• _Data to use_
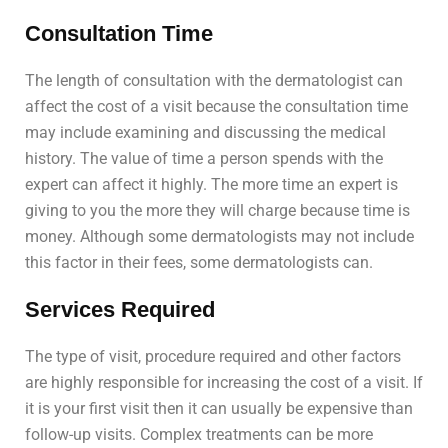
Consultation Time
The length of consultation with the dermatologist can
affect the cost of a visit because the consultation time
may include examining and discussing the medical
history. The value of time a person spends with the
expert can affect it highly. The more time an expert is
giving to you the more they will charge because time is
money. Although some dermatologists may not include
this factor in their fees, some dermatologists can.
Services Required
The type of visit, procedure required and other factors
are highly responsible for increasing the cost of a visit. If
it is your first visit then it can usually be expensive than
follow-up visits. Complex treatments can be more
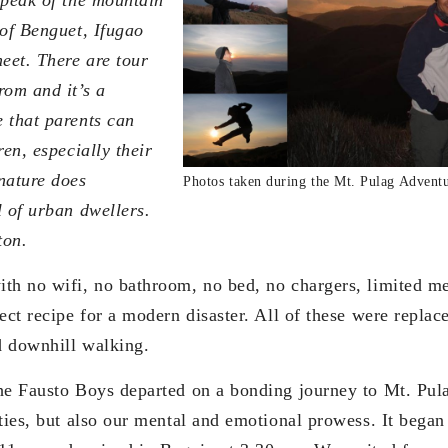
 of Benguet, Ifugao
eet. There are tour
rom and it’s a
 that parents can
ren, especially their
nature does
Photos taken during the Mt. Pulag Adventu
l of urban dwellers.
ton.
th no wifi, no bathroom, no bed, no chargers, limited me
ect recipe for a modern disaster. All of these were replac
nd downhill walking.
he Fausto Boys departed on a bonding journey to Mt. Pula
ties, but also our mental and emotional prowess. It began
==
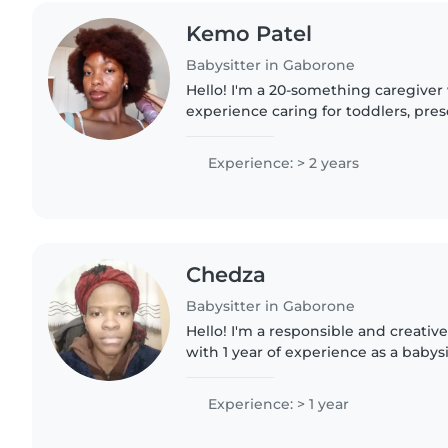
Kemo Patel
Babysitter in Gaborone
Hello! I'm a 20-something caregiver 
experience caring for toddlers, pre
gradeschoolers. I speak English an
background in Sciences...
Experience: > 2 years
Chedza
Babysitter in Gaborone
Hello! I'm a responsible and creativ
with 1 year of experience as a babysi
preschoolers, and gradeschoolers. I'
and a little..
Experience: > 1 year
---
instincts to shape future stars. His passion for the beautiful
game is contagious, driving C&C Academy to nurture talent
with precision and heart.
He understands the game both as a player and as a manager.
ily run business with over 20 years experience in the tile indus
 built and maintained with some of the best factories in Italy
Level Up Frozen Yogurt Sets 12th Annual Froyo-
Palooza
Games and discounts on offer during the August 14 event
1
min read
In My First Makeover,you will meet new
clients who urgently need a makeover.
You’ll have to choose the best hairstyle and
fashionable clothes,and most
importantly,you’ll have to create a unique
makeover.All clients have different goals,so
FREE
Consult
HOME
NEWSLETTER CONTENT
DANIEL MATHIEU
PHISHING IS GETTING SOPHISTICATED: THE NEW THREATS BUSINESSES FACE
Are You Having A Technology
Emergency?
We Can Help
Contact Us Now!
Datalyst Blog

• _Exercise instructions_
Please copy out each line of the material that contains the string "gradeschoolers".

• _Task output_
gradeschoolers. I speak English an
preschoolers, and gradeschoolers. I'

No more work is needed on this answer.